The Worthington Mountains Wilderness, protected by Congress in 2004, encompasses most of that range and is home to a great cave system – carved tubular limestone chambers, side channels, wet areas with “drippy” formations and rim pools filled with water. One section is a sinkhole—a really huge one—earning it the name Leviathan Cave. Hiking to the cave is rugged, and people then down climb or use ropes to rappel the 15 or so vertical feet to go in and explore it.
The nearest paved highway is about 15 miles to the south and the nearest town, Alamo, is 38 miles southeast. And due east of this mountain range’s “chaotic topography,” lies Garden Valley and Coal Valleys—two of the Great Basin’s best and beautiful places of vast “remoteness.”
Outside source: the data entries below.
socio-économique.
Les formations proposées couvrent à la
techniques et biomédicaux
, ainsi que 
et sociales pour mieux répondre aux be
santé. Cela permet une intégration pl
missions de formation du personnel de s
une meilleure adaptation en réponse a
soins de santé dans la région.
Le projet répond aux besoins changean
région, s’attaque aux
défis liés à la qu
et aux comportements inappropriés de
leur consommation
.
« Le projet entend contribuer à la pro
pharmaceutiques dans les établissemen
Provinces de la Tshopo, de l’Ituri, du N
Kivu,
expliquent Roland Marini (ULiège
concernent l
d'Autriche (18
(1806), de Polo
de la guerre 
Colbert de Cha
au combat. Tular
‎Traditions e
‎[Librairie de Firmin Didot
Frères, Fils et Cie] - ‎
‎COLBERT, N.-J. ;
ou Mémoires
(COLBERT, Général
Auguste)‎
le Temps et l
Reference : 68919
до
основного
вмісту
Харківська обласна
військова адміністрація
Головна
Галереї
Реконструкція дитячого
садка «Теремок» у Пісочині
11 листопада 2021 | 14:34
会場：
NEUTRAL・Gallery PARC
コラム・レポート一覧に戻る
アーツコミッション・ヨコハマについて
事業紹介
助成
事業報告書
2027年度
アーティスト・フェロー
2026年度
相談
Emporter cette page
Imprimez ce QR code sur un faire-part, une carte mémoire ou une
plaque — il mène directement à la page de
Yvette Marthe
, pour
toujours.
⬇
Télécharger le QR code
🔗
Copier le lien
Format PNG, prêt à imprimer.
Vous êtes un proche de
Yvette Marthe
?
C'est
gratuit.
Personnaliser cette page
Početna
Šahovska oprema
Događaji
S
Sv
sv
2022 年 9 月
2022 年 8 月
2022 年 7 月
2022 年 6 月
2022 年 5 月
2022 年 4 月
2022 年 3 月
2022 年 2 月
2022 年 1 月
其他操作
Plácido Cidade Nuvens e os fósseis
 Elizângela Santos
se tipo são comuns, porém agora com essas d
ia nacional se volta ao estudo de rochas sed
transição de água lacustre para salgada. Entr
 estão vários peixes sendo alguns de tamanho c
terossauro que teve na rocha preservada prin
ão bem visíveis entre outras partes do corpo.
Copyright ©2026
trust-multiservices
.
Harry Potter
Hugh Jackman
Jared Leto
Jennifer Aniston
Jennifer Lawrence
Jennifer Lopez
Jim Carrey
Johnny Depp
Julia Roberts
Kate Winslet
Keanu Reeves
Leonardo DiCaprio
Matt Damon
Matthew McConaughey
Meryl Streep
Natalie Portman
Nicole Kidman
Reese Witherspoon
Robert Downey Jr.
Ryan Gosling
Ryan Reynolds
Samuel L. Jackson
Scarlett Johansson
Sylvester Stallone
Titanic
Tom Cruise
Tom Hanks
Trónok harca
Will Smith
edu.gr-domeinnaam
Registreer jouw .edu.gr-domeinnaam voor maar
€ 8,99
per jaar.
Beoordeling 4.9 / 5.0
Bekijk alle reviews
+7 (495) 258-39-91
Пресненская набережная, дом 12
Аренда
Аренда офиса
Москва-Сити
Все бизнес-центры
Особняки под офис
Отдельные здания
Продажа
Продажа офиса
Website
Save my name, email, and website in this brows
Nevadans are working with members of Congress and the Administration to find a way to protect this basin and range. Connecting—or linking—mountains and valleys for conservation is important, and it is increasingly difficult to accomplish. Valleys fill up… with highways, cities, industry. Garden and Coal valleys are rare examples of undeveloped public lands in America’s Great Basin, full of sage-brush animals, unusual birds, and 16 species of bats—some of which count on the Leviathan Cave for habitat.
It’s an opportunity to keep high elevation ecosystems, like the Worthington Range (pdf) and Leviathan Cave, connected to their neighboring valleys. These are linked landscapes where all kinds of wildlife, including herd animals like pronghorn and deer, are able to move freely between their full winter and summer ranges, to high- and lower-elevation habitats. Protect Basin and Range is a new campaign to do just that, to protect a complex and intact ecosystem and all its “stark beauty.”